Netanyahu has three months to size Baratz up, to go through his past with a fine-toothed comb, and to check every mention of his name on the internet. A pretty natural, basic and necessary procedure in 2015. Netanyahu didn’t do this, and we can see the result.

Ravid is willing to accept Netanyahu at his word that he was unaware of Baratz’s “Facebook meditations” but wonders how the Prime Minister could not have been made aware of how their author felt on these matters when the two met face to face.

As Ravid writes, on the contrary, “If anything – we should assume that Baratz’s views on Rivlin, Obama, the media and others were what brought him this far.”

Timing-wise, the whole thing seems on a par with Jeb Bush’s presidential campaign. Fortunately for Netanyahu, he is dealing with a man, Barack Obama, who is far more mature than he is, and who will not let U.S.-Israeli relations be torpedoed by someone Ravid refers to as “an ignoramus in anything relating to U.S.-Israel relations.”

I think that term could be used of Netanyahu as well.

Netanyahu had made his own displeasure felt early on with Democrats who supported the Iran nuclear deal, as though trying to take control of American foreign policy wasn’t enough of a slap in the face.

The New York Times reminds us that Democrats “were left off the guest list of the annual Rosh Hoshana reception at the Israeli Embassy in Washington,” and other Democrats experienced various other forms of displeasure extended by pro-Israel groups.

Now all that seems to be coming to an end and Netanyahu’s appears to see the need for some fence-mending. While still not giving up on Baratz, Netanyahu has sent out Ambassador to the U.S. Ron Dermer – whom you might remember was the guy Netanyahu also employed to throw John Boehner under the bus – to invite “prominent Democrats…to a dinner to commemorate Yitzhak Rabin, the Israeli prime minister who was assassinated 20 years ago.”

And the Times reports that even the American Israel Public Affairs Committee, or Aipac, the pro-Israeli group that spent millions to oppose the Iran deal, “appears to be reaching out tentatively to the Democratic lawmakers it attacked for backing the agreement.” Of course, what Aipac wants is not détente but control.

Remember. These Democrats were attacked for insisting that America had a right to control its own foreign policy. This is a big deal, and Democrats should never forget what this was about. Netanyahu obviously if belatedly has remembered who really needs who in this relationship. It is not Israel that is about to give the U.S. a $40 billion aid package, after all.

Obama has triumphed so far over all his enemies, including Benjamin Netanyahu, and you can imagine he will be more than willing to make the nature of the U.S.-Israeli relationship very clear before he picks up a pen to sign that $40 billion check.

Uri Misgav wrote in an op-ed at Haaretz yesterday that “Anyone who was shocked by the words” of “Israeli Tea Party Type” Ran Baratz, “doesn’t understand where he is living,” and you can be sure Obama was not surprised and knows exactly how Netanyahu still feels about him.
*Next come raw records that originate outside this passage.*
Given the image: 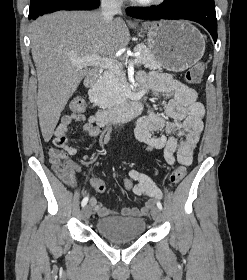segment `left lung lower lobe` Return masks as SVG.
<instances>
[{
	"label": "left lung lower lobe",
	"mask_w": 247,
	"mask_h": 280,
	"mask_svg": "<svg viewBox=\"0 0 247 280\" xmlns=\"http://www.w3.org/2000/svg\"><path fill=\"white\" fill-rule=\"evenodd\" d=\"M126 13L138 19H186L204 26L217 40V19L214 0H182L164 2L151 9H127Z\"/></svg>",
	"instance_id": "1"
}]
</instances>
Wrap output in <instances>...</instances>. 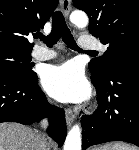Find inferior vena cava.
Masks as SVG:
<instances>
[{"label": "inferior vena cava", "instance_id": "obj_1", "mask_svg": "<svg viewBox=\"0 0 139 150\" xmlns=\"http://www.w3.org/2000/svg\"><path fill=\"white\" fill-rule=\"evenodd\" d=\"M47 125H48V122H47L46 119L41 122L42 128H46ZM39 140H40L41 150H48V148L46 146V139L44 138V136H42V135L39 134Z\"/></svg>", "mask_w": 139, "mask_h": 150}]
</instances>
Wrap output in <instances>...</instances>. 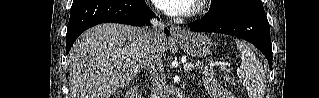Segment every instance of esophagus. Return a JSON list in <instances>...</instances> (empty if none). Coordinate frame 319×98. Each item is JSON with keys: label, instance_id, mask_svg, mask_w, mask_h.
Masks as SVG:
<instances>
[{"label": "esophagus", "instance_id": "esophagus-1", "mask_svg": "<svg viewBox=\"0 0 319 98\" xmlns=\"http://www.w3.org/2000/svg\"><path fill=\"white\" fill-rule=\"evenodd\" d=\"M170 33L172 38L175 40L183 39L185 36V31L180 26H177V25L171 26Z\"/></svg>", "mask_w": 319, "mask_h": 98}]
</instances>
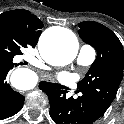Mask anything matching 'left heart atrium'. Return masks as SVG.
<instances>
[{
  "instance_id": "left-heart-atrium-1",
  "label": "left heart atrium",
  "mask_w": 124,
  "mask_h": 124,
  "mask_svg": "<svg viewBox=\"0 0 124 124\" xmlns=\"http://www.w3.org/2000/svg\"><path fill=\"white\" fill-rule=\"evenodd\" d=\"M58 79L62 83H68L70 81V79H71V76H70L69 73L63 72V73L59 74Z\"/></svg>"
}]
</instances>
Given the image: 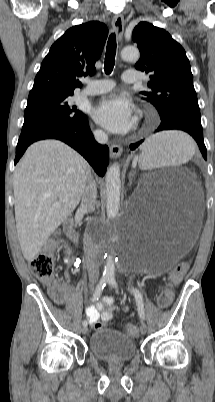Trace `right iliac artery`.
<instances>
[{
    "label": "right iliac artery",
    "instance_id": "82829eb1",
    "mask_svg": "<svg viewBox=\"0 0 215 402\" xmlns=\"http://www.w3.org/2000/svg\"><path fill=\"white\" fill-rule=\"evenodd\" d=\"M108 282V278L102 277L101 280L99 281L98 285L96 286V289L94 291L93 297H92V301H96L100 298V295L104 289V287L106 286V283ZM83 326H87V321L84 320L82 323Z\"/></svg>",
    "mask_w": 215,
    "mask_h": 402
}]
</instances>
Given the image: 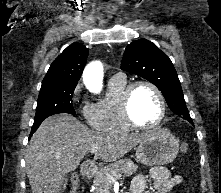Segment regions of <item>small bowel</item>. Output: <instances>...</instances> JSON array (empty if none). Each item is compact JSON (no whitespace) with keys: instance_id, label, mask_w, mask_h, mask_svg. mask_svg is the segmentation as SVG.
<instances>
[{"instance_id":"small-bowel-1","label":"small bowel","mask_w":221,"mask_h":193,"mask_svg":"<svg viewBox=\"0 0 221 193\" xmlns=\"http://www.w3.org/2000/svg\"><path fill=\"white\" fill-rule=\"evenodd\" d=\"M148 180L154 181V188L157 193H168L173 187L183 182V177L172 175L166 167H153L147 174H138L132 179L131 193H143Z\"/></svg>"}]
</instances>
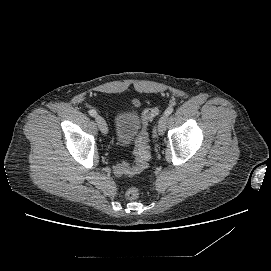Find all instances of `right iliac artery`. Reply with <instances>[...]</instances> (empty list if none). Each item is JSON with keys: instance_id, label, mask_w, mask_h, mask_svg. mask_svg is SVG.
Instances as JSON below:
<instances>
[{"instance_id": "obj_1", "label": "right iliac artery", "mask_w": 271, "mask_h": 271, "mask_svg": "<svg viewBox=\"0 0 271 271\" xmlns=\"http://www.w3.org/2000/svg\"><path fill=\"white\" fill-rule=\"evenodd\" d=\"M89 114H90L92 117L97 116V112H96L94 109L89 110Z\"/></svg>"}]
</instances>
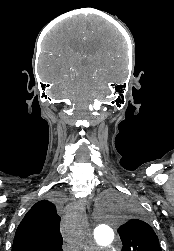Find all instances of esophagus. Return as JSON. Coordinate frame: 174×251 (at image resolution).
Wrapping results in <instances>:
<instances>
[{
  "label": "esophagus",
  "mask_w": 174,
  "mask_h": 251,
  "mask_svg": "<svg viewBox=\"0 0 174 251\" xmlns=\"http://www.w3.org/2000/svg\"><path fill=\"white\" fill-rule=\"evenodd\" d=\"M82 226H83V231H84V234H85V237H86V240L87 242H90L91 241V229L89 227V223L87 221V217L86 215H84L83 217V222H82Z\"/></svg>",
  "instance_id": "obj_1"
}]
</instances>
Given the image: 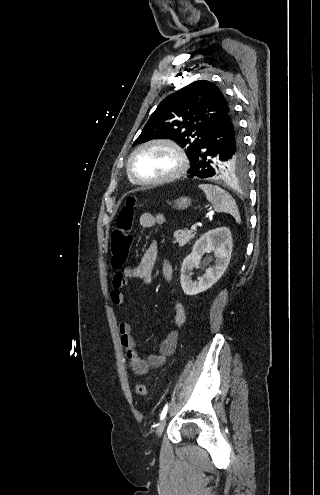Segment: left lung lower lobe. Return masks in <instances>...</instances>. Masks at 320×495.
<instances>
[{
    "label": "left lung lower lobe",
    "mask_w": 320,
    "mask_h": 495,
    "mask_svg": "<svg viewBox=\"0 0 320 495\" xmlns=\"http://www.w3.org/2000/svg\"><path fill=\"white\" fill-rule=\"evenodd\" d=\"M240 137L238 123L231 110L228 116L215 124L212 132L205 139L199 150L191 157L192 166L187 173L190 177L207 178L214 176L212 161L208 158L210 153L214 150L223 149L236 152L239 147Z\"/></svg>",
    "instance_id": "0a47b994"
}]
</instances>
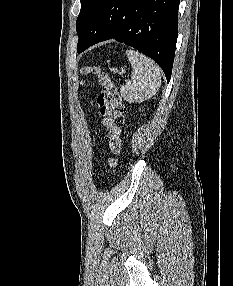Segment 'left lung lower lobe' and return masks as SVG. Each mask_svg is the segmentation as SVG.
<instances>
[{"label": "left lung lower lobe", "mask_w": 233, "mask_h": 286, "mask_svg": "<svg viewBox=\"0 0 233 286\" xmlns=\"http://www.w3.org/2000/svg\"><path fill=\"white\" fill-rule=\"evenodd\" d=\"M180 0H97L79 35L78 53L114 38L152 58L171 78Z\"/></svg>", "instance_id": "0a47b994"}]
</instances>
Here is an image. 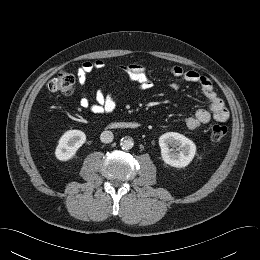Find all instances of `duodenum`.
Returning <instances> with one entry per match:
<instances>
[{
	"label": "duodenum",
	"instance_id": "410a0bca",
	"mask_svg": "<svg viewBox=\"0 0 260 260\" xmlns=\"http://www.w3.org/2000/svg\"><path fill=\"white\" fill-rule=\"evenodd\" d=\"M111 128L114 129H126V130H138L141 128L139 122H116L111 124Z\"/></svg>",
	"mask_w": 260,
	"mask_h": 260
}]
</instances>
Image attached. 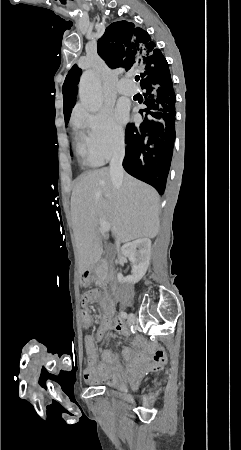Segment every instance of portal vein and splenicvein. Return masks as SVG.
<instances>
[{"label": "portal vein and splenic vein", "instance_id": "obj_1", "mask_svg": "<svg viewBox=\"0 0 241 450\" xmlns=\"http://www.w3.org/2000/svg\"><path fill=\"white\" fill-rule=\"evenodd\" d=\"M101 232H109L110 226L106 222H100Z\"/></svg>", "mask_w": 241, "mask_h": 450}]
</instances>
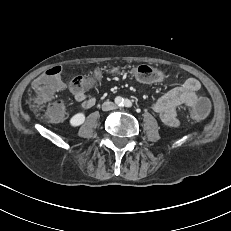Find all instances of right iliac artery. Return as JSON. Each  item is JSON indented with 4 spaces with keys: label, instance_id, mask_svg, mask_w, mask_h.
Returning <instances> with one entry per match:
<instances>
[{
    "label": "right iliac artery",
    "instance_id": "obj_1",
    "mask_svg": "<svg viewBox=\"0 0 231 231\" xmlns=\"http://www.w3.org/2000/svg\"><path fill=\"white\" fill-rule=\"evenodd\" d=\"M123 101H124V100H123L121 97H118V98L116 99V103L119 104L120 106L123 105Z\"/></svg>",
    "mask_w": 231,
    "mask_h": 231
}]
</instances>
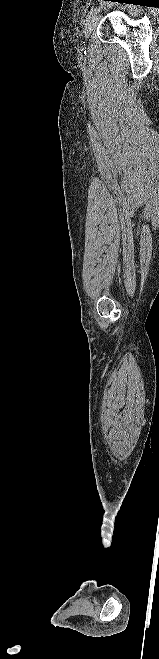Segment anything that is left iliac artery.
<instances>
[{
    "instance_id": "left-iliac-artery-1",
    "label": "left iliac artery",
    "mask_w": 159,
    "mask_h": 659,
    "mask_svg": "<svg viewBox=\"0 0 159 659\" xmlns=\"http://www.w3.org/2000/svg\"><path fill=\"white\" fill-rule=\"evenodd\" d=\"M100 9H101V6H98V7L92 8V9L89 11L88 15H87V19H90L94 14H96L97 12H99Z\"/></svg>"
}]
</instances>
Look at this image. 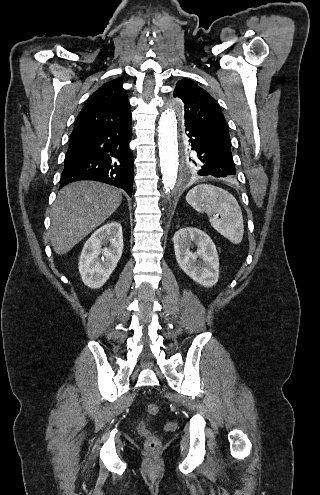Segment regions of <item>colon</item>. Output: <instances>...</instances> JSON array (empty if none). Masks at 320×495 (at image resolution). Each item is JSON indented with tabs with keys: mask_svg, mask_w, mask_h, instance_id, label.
I'll return each instance as SVG.
<instances>
[{
	"mask_svg": "<svg viewBox=\"0 0 320 495\" xmlns=\"http://www.w3.org/2000/svg\"><path fill=\"white\" fill-rule=\"evenodd\" d=\"M159 411L160 407L156 403H151L147 406V413L150 417L157 416L159 414ZM139 433L144 438L145 446L147 449L156 450L160 447L161 443L159 438L150 430H148L146 421H142L139 424Z\"/></svg>",
	"mask_w": 320,
	"mask_h": 495,
	"instance_id": "obj_1",
	"label": "colon"
}]
</instances>
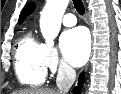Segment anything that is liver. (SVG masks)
I'll list each match as a JSON object with an SVG mask.
<instances>
[{"instance_id": "6515ba94", "label": "liver", "mask_w": 121, "mask_h": 94, "mask_svg": "<svg viewBox=\"0 0 121 94\" xmlns=\"http://www.w3.org/2000/svg\"><path fill=\"white\" fill-rule=\"evenodd\" d=\"M18 94H60L58 91L50 88H32L18 92Z\"/></svg>"}]
</instances>
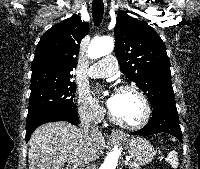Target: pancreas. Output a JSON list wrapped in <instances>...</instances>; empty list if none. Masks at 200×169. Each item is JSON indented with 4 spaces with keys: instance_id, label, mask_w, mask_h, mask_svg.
<instances>
[{
    "instance_id": "pancreas-1",
    "label": "pancreas",
    "mask_w": 200,
    "mask_h": 169,
    "mask_svg": "<svg viewBox=\"0 0 200 169\" xmlns=\"http://www.w3.org/2000/svg\"><path fill=\"white\" fill-rule=\"evenodd\" d=\"M128 165H129L130 168H132V169H140L139 164L136 163V162H134V161H130V162L128 163Z\"/></svg>"
}]
</instances>
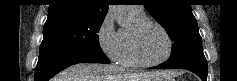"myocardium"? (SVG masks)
<instances>
[{
    "mask_svg": "<svg viewBox=\"0 0 237 81\" xmlns=\"http://www.w3.org/2000/svg\"><path fill=\"white\" fill-rule=\"evenodd\" d=\"M149 26L157 27L163 33V35L165 36V38L167 39V42H168V50H167L166 55L162 59L157 60V61H147V60L143 59L140 52H139V48H138L139 36ZM128 39H129V46H130L131 55H132L134 61L139 66L154 67V66L161 65V64L167 62L173 53L174 45H173V40H172L170 34L160 23H158L157 21H154V20L146 19L144 21L134 24L129 31Z\"/></svg>",
    "mask_w": 237,
    "mask_h": 81,
    "instance_id": "myocardium-1",
    "label": "myocardium"
}]
</instances>
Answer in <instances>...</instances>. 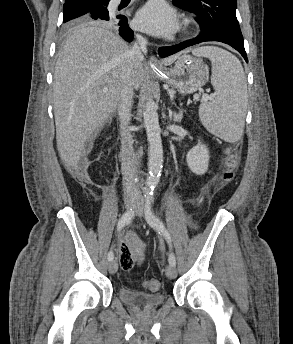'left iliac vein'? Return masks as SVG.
<instances>
[{
	"instance_id": "4c4485c4",
	"label": "left iliac vein",
	"mask_w": 293,
	"mask_h": 344,
	"mask_svg": "<svg viewBox=\"0 0 293 344\" xmlns=\"http://www.w3.org/2000/svg\"><path fill=\"white\" fill-rule=\"evenodd\" d=\"M142 214H143V208H142V205L139 203L136 208V215L142 216ZM165 273H166V276L170 279H174L177 276L176 268L172 265H169L166 267Z\"/></svg>"
}]
</instances>
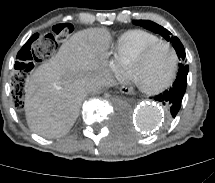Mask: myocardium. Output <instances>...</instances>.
I'll return each instance as SVG.
<instances>
[{
	"label": "myocardium",
	"mask_w": 215,
	"mask_h": 183,
	"mask_svg": "<svg viewBox=\"0 0 215 183\" xmlns=\"http://www.w3.org/2000/svg\"><path fill=\"white\" fill-rule=\"evenodd\" d=\"M161 45L167 46L170 49V51L172 52V54H173V57H174L173 72H172L170 78L164 84H162L161 86L156 87V88H144V87L140 86L138 84V82H137V79H136V76H135V73H134V67L136 65L142 63L150 55V53L155 48H157L158 46H161ZM129 70H130V75H131L133 81L135 82V84L137 85V87L140 90H142L143 92H145L147 94H150V95H156V94H159V93L163 92L167 88H169L174 83V81L176 80L177 75H178V71H179V56H178V53H177L176 49L172 46V44L170 42H168L166 40H159V41H156V42L148 45L147 47H145L132 60V62L130 63V66H129Z\"/></svg>",
	"instance_id": "obj_1"
}]
</instances>
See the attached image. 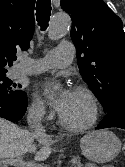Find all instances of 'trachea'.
<instances>
[{"mask_svg":"<svg viewBox=\"0 0 125 167\" xmlns=\"http://www.w3.org/2000/svg\"><path fill=\"white\" fill-rule=\"evenodd\" d=\"M51 9V0H37L36 17L42 31H45L48 27Z\"/></svg>","mask_w":125,"mask_h":167,"instance_id":"1","label":"trachea"}]
</instances>
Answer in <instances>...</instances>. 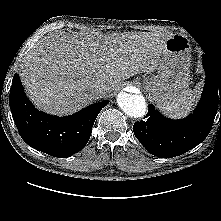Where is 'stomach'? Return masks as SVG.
<instances>
[{
  "mask_svg": "<svg viewBox=\"0 0 221 221\" xmlns=\"http://www.w3.org/2000/svg\"><path fill=\"white\" fill-rule=\"evenodd\" d=\"M166 55L157 75L144 81L145 90L159 107L178 103L188 93L190 41L175 34L165 41Z\"/></svg>",
  "mask_w": 221,
  "mask_h": 221,
  "instance_id": "stomach-1",
  "label": "stomach"
}]
</instances>
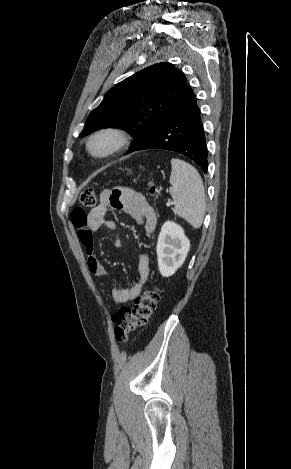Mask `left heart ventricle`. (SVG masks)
<instances>
[{"label": "left heart ventricle", "mask_w": 291, "mask_h": 469, "mask_svg": "<svg viewBox=\"0 0 291 469\" xmlns=\"http://www.w3.org/2000/svg\"><path fill=\"white\" fill-rule=\"evenodd\" d=\"M111 145V140L108 137H100L96 139L92 145L91 148L95 153H102L106 151Z\"/></svg>", "instance_id": "b2bd125f"}]
</instances>
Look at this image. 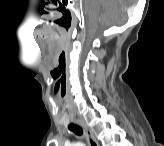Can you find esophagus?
<instances>
[{
  "label": "esophagus",
  "mask_w": 164,
  "mask_h": 146,
  "mask_svg": "<svg viewBox=\"0 0 164 146\" xmlns=\"http://www.w3.org/2000/svg\"><path fill=\"white\" fill-rule=\"evenodd\" d=\"M75 122L83 129L85 138L87 140V143L89 146H99L98 141L96 140L93 132L91 129L87 126L84 120L82 119H76Z\"/></svg>",
  "instance_id": "1"
}]
</instances>
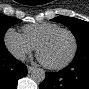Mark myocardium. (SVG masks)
<instances>
[{"instance_id":"1","label":"myocardium","mask_w":89,"mask_h":89,"mask_svg":"<svg viewBox=\"0 0 89 89\" xmlns=\"http://www.w3.org/2000/svg\"><path fill=\"white\" fill-rule=\"evenodd\" d=\"M60 32H66L67 34L70 35L72 42H73V48H72V52H71L70 56L60 64L52 65V64L45 63V62H41L46 68L51 69V70H60V69L67 67L74 60L77 50H78V42H77V38H76L75 34L68 28L60 27L58 29L50 31L49 33H47L45 36H43L40 39V41L36 45V54H37L38 59L40 56L41 47L46 42H48L54 35H56L57 33H60Z\"/></svg>"}]
</instances>
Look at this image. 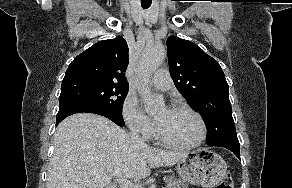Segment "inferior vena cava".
<instances>
[{"label": "inferior vena cava", "mask_w": 292, "mask_h": 188, "mask_svg": "<svg viewBox=\"0 0 292 188\" xmlns=\"http://www.w3.org/2000/svg\"><path fill=\"white\" fill-rule=\"evenodd\" d=\"M130 138L132 140L133 143H135L136 145L139 146H144V140L139 136V131L136 127H131V131H130Z\"/></svg>", "instance_id": "obj_1"}]
</instances>
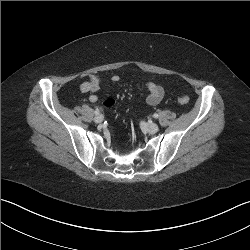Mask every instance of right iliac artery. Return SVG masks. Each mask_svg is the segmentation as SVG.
Instances as JSON below:
<instances>
[{
    "instance_id": "obj_1",
    "label": "right iliac artery",
    "mask_w": 250,
    "mask_h": 250,
    "mask_svg": "<svg viewBox=\"0 0 250 250\" xmlns=\"http://www.w3.org/2000/svg\"><path fill=\"white\" fill-rule=\"evenodd\" d=\"M99 109H96L95 111H94V113L97 115V114H99Z\"/></svg>"
}]
</instances>
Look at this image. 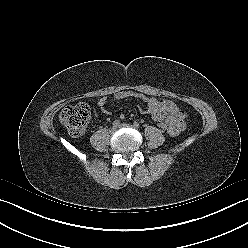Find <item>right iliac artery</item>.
Returning <instances> with one entry per match:
<instances>
[{
    "instance_id": "1",
    "label": "right iliac artery",
    "mask_w": 248,
    "mask_h": 248,
    "mask_svg": "<svg viewBox=\"0 0 248 248\" xmlns=\"http://www.w3.org/2000/svg\"><path fill=\"white\" fill-rule=\"evenodd\" d=\"M113 127H117V126H119L120 125V121L119 120H115V121H113Z\"/></svg>"
}]
</instances>
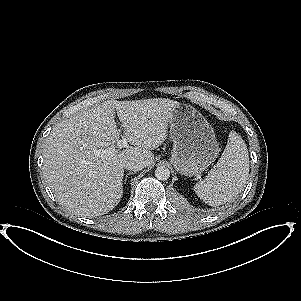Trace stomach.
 <instances>
[{
  "instance_id": "stomach-1",
  "label": "stomach",
  "mask_w": 301,
  "mask_h": 301,
  "mask_svg": "<svg viewBox=\"0 0 301 301\" xmlns=\"http://www.w3.org/2000/svg\"><path fill=\"white\" fill-rule=\"evenodd\" d=\"M170 138L173 142L170 162L183 176L202 174L220 152L211 126L188 109L176 113Z\"/></svg>"
}]
</instances>
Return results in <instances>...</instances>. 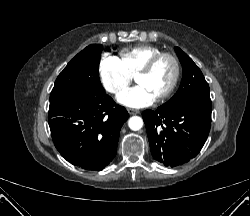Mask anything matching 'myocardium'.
Returning <instances> with one entry per match:
<instances>
[{
    "label": "myocardium",
    "mask_w": 250,
    "mask_h": 216,
    "mask_svg": "<svg viewBox=\"0 0 250 216\" xmlns=\"http://www.w3.org/2000/svg\"><path fill=\"white\" fill-rule=\"evenodd\" d=\"M163 58H168L169 60L172 61L173 66H174V73H173L172 80H171L169 86L167 87V89L155 97L156 101H161V100H164L165 98H167L174 91L175 87L177 86V83H178V80L180 77V72H181L180 62H179L178 58L172 53H168V52L159 53L156 56L152 57L147 62V64L135 76V78L137 80L140 76L147 75L148 73H150L153 70V68L156 66V64Z\"/></svg>",
    "instance_id": "f54148a6"
}]
</instances>
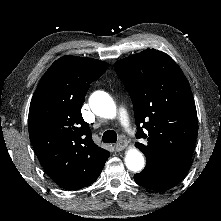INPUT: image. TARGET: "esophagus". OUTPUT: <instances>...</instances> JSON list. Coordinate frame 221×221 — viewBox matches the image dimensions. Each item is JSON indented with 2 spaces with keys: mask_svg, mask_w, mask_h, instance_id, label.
<instances>
[{
  "mask_svg": "<svg viewBox=\"0 0 221 221\" xmlns=\"http://www.w3.org/2000/svg\"><path fill=\"white\" fill-rule=\"evenodd\" d=\"M127 147V142L124 140H120L116 145H115V150L117 152L122 151Z\"/></svg>",
  "mask_w": 221,
  "mask_h": 221,
  "instance_id": "34e87169",
  "label": "esophagus"
}]
</instances>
President Obama is being typically gracious in being willing to, at least publicly, overlook some of Netanyahu’s many gaffes and outright attacks, by meeting with him again. For the greater good he may be willing – at least publicly again – let bygones be bygones – but what many of us wouldn’t give to be a fly on the wall when the president and prime minister talk privately.